【激変!相続税に備える】生命保険対策は基本 「納税、分割、節税」すべての対策に効果がある

2014.12.10


保険の契約形態と課税関係【拡大】

 生命保険対策は不動産対策と同じく、相続対策の基本だ。「納税対策」「分割対策」「節税対策」のすべてに効果がある。不動産対策と併用すれば、鬼に金棒だ。

 その理由は、(1)死亡時に多額の現金が受け取れる(2)保険金の受取人を指定できる(3)民法上の相続財産ではない、の3つである。具体的にどんな効果や方法があるか、以下に紹介する。

 納税対策…貯金などでは相続税の納税資金が足りない場合でも、生命保険であれば契約成立直後から保険金を納税資金として準備できる。

 分割対策…自宅を相続する子供に対して、相続しない子供の相続財産が少ない場合、生命保険を使って分割対策ができる。相続しない子供が代わりに現金を受け取れるよう準備する。

 ただし、コツがある。自宅を相続する子供を保険金の受取人にするのだ。併せて遺言書を書き、請求できる遺産を遺留分に減らしたうえで、自宅を相続する子供から相続しない子供に、代償金として現金を渡すようにする。これを逆にすれば、相続しない子供が保険金を受領し、なおかつ遺産を要求する可能性を残してしまうからだ。

 節税対策…相続税には生命保険控除があり、相続人1人当たり500万円が控除される。相続人が2人の場合、死亡保険金が1000万円の終身保険を一時払いで契約すれば、保険料相当額を財産から無くすことができる。

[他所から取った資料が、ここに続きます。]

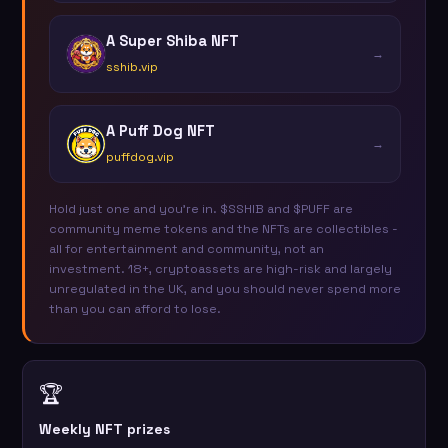
A Super Shiba NFT
→
sshib.vip
A Puff Dog NFT
→
puffdog.vip
Hold just one and you're in. $SSHIB and $PUFF are
community meme tokens and the NFTs are collectibles -
all for entertainment and community, not an
investment. 18+, cryptoassets are high-risk and largely
unregulated in the UK, and you should never spend more
than you can afford to lose.
🏆
Weekly NFT prizes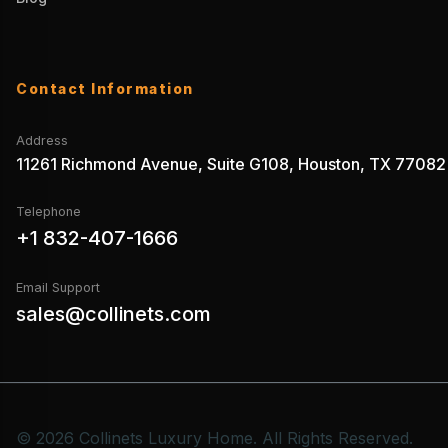
Contact Information
Address
11261 Richmond Avenue, Suite G108, Houston, TX 77082
Telephone
+1 832-407-1666
Email Support
sales@collinets.com
© 2026 Collinets Luxury Home. All Rights Reserved.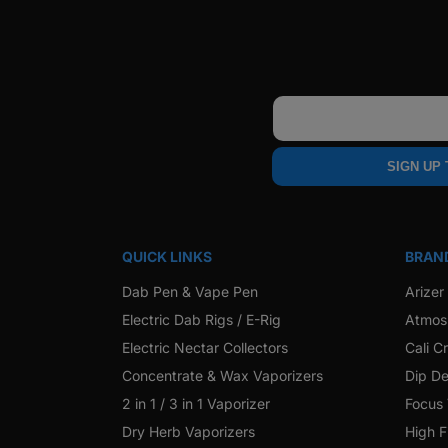
Email
SIGN UP
QUICK LINKS
BRAN
Dab Pen & Vape Pen
Arizer
Electric Dab Rigs / E-Rig
Atmos
Electric Nectar Collectors
Cali C
Concentrate & Wax Vaporizers
Dip De
2 in 1 / 3 in 1 Vaporizer
Focus
Dry Herb Vaporizers
High F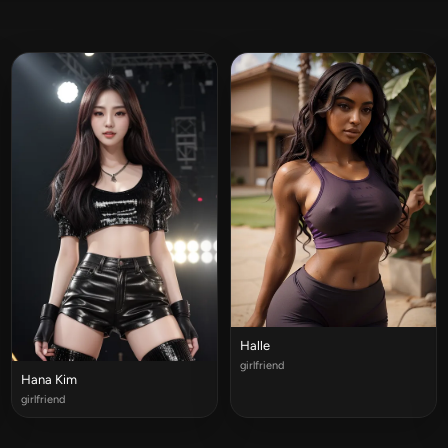
Halle
girlfriend
Hana Kim
girlfriend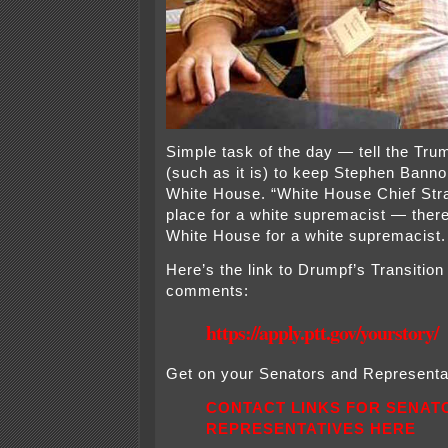
Simple task of the day — tell the Tru
(such as it is) to keep Stephen Bann
White House. “White House Chief Stra
place for a white supremacist — there
White House for a white supremacist.
Here’s the link to Drumpf’s Transitio
comments:
https://apply.ptt.gov/yourstory/
Get on your Senators and Representat
CONTACT LINKS FOR SENAT
REPRESENTATIVES HERE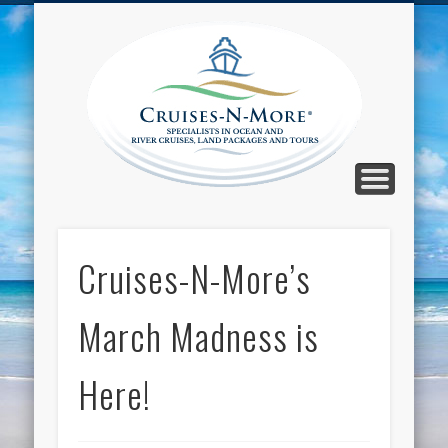
CALL TOLL-FREE 1-800-733-2048
ABOUT CRUISES-N-MORE
PRESS AND CRUISE NEWS
CONTACT
HOME
BLOG
Cruise
N-Mor
Blog
Cruises-N-More’s
March Madness is
Here!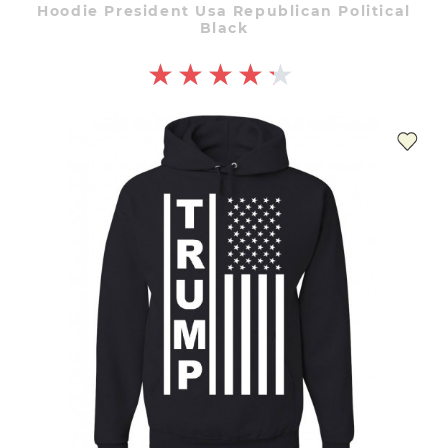
Hoodie President Usa Republican Political
Black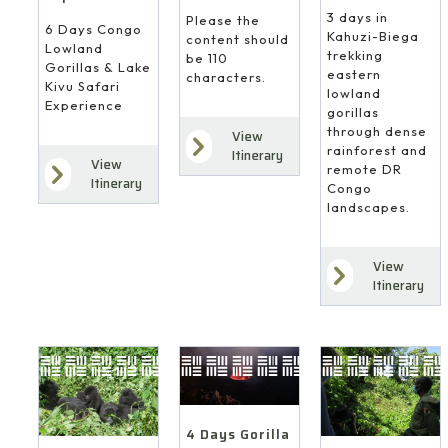
3 days in
Please the
6 Days Congo
Kahuzi-Biega
content should
Lowland
trekking
be 110
Gorillas & Lake
eastern
characters.
Kivu Safari
lowland
Experience
gorillas
through dense
View
rainforest and
Itinerary
View
remote DR
Itinerary
Congo
landscapes.
View
Itinerary
4 Days Gorilla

 保険法の制定で保険の種類が増えた。特に生命保険信託は画期的だ。心身に障がいがあるなどして財産管理に不安のある親族などのため、信託契約に基づき、保険金を必要とするときに必要な資金として受け取らせることができる。

 生命保険には、注意点もある。契約者、被保険者、保険金の受取人の決め方によって、保険金を受領した際の税金が変わる。また、保険料を定期的に贈与し続けるなど安易な手法をとると、思わぬ課税を受けることがある。

 加えて、民法上の相続財産ではないが、税法上の「みなし相続財産」になることも注意したい。例えば、相続放棄をしても保険金は受け取れる。しかし、民法上は相続人でなくなっても、保険金の受領により、税法上は相続税の納税対象者になるのだ。生命保険は、相続対策に大きな効果がある。

 しかし、勧められるままに契約すると、逆効果の場合もある。契約前に、相続の全体像もわかる専門家のアドバイスを受けるとよい。

 ■安食正秀(あじき・まさひで) アセット・アドバイザー代表。相続アドバイザー協議会会員。不動産コンサルタント。1963年、東京都生まれ。立教大卒。熊谷組を経て、2006年に起業。次世代への財産承継を最優先に、相続対策の企画立案、実務支援を行う。